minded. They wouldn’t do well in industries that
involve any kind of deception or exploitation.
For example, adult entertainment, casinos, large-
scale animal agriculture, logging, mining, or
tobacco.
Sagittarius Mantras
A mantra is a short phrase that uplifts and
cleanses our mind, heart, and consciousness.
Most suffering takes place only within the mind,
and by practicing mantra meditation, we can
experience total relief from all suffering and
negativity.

────────────────────

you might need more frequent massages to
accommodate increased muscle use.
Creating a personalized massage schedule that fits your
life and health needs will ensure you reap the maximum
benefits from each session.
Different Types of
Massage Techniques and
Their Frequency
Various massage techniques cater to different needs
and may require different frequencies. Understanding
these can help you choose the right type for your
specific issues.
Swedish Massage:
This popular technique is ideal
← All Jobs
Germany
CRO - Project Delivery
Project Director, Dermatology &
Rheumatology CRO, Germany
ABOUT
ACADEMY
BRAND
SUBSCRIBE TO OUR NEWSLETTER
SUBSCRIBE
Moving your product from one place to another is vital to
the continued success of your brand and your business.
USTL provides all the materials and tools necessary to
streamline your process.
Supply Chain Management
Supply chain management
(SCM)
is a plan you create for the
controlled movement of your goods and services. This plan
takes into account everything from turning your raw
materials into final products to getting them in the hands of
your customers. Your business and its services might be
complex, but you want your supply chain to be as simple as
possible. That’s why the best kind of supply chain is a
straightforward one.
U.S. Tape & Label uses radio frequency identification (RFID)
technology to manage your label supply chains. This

────────────────────

Prompt |
From the records above, copy each line in which the string "services" occurs.

Result |
controlled movement of your goods and services. This plan
your customers. Your business and its services might be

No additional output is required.